The Housing Industry Association sees the New South Wales state election as an opportunity for political aspirants to "get serious" about their plans to improve the housing sector.
HIA NSW executive director David Bare said politicians should be able to propose plans to secure a more consistent delivery of residential housing supply to meet the underlying demand from a growing population.
"Whether it’s through home ownership or the provision of rental accommodation, NSW needs to maintain housing supply at around 50,000 new dwellings per annum year on year," he said.
Against the backdrop of increasing regulation, delays, uncertainty, and rising costs that all contribute to making housing less affordable, the state has to strike a perfect market balance by improving the construction sector, he said.

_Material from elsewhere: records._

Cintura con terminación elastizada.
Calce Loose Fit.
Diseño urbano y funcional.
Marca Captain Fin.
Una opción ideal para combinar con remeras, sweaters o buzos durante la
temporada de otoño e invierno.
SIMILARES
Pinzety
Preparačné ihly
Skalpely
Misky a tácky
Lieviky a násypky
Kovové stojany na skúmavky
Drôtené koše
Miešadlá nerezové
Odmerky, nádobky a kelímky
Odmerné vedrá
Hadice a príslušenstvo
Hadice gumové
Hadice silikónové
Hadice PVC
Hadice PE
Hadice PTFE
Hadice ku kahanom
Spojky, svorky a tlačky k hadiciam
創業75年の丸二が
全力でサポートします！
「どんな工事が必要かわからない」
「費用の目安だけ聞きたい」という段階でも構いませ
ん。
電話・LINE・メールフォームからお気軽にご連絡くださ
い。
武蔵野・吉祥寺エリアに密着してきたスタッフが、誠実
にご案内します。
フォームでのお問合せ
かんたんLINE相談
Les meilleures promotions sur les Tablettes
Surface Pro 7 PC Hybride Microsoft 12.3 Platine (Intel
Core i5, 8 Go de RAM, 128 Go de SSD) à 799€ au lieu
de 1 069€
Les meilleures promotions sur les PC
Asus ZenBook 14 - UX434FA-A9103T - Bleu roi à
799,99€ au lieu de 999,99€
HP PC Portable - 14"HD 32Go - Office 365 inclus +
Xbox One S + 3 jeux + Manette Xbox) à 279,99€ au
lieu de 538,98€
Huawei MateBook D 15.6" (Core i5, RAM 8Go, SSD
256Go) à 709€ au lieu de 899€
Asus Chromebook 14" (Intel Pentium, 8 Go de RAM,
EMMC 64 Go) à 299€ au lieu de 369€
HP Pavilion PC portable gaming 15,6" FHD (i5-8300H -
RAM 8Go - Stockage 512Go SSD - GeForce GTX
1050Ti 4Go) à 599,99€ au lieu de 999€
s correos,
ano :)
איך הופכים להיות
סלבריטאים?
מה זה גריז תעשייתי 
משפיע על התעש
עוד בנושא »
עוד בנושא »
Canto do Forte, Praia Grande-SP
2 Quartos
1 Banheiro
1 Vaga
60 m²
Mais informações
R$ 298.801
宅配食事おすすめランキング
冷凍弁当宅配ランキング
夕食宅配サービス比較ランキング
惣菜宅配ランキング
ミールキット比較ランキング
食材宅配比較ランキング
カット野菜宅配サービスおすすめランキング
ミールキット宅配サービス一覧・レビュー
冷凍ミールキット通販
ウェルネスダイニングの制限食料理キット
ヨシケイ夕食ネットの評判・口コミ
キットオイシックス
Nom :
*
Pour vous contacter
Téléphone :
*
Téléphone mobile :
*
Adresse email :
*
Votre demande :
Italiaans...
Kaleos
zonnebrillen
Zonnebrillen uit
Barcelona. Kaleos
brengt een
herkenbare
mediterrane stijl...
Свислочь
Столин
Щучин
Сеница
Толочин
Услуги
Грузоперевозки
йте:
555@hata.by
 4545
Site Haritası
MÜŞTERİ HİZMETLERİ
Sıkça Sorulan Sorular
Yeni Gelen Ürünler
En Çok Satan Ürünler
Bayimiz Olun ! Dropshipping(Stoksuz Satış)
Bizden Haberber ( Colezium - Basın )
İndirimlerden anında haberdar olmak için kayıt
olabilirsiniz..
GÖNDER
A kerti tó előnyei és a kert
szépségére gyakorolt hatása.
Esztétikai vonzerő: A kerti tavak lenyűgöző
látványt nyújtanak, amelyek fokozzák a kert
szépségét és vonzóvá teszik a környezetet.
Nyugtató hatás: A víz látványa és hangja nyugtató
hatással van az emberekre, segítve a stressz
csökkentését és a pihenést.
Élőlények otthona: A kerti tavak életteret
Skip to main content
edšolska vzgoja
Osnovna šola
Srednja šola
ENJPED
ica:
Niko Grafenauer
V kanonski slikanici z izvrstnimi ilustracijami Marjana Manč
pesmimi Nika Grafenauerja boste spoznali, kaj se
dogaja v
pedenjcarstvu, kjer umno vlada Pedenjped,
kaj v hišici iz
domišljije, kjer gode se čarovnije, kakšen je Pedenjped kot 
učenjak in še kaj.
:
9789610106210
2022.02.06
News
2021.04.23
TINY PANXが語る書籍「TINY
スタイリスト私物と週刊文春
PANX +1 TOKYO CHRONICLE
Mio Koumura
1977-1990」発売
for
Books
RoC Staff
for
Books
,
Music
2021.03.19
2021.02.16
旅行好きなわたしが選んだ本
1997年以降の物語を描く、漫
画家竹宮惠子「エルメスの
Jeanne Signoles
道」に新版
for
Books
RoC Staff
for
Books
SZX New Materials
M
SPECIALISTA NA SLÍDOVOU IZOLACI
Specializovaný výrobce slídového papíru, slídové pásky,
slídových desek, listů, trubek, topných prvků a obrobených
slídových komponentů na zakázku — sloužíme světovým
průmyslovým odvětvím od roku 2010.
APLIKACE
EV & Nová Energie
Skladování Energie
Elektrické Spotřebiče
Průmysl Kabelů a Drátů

Aside from maintaining and delivering on housing supply targets, Bare identified four other imperatives that he said political players should start taking a closer look at. These include cutting red tape and taxes for the residential building sector; coordinating the delivery of land and residential infrastructure; improving the efficiency of planning systems and processes; and developing skilled trades force.
"It is critical that the state’s political leaders understand these simple facts and ensure their policy positions support new housing supply rather than use development and construction as political footballs," Bare said.
He expressed his hopes for the state to regain its position as the country's top state economically.
"A healthy supply of housing for its growing population and a healthy construction industry will go a long way to ensuring this goal is realised," he said.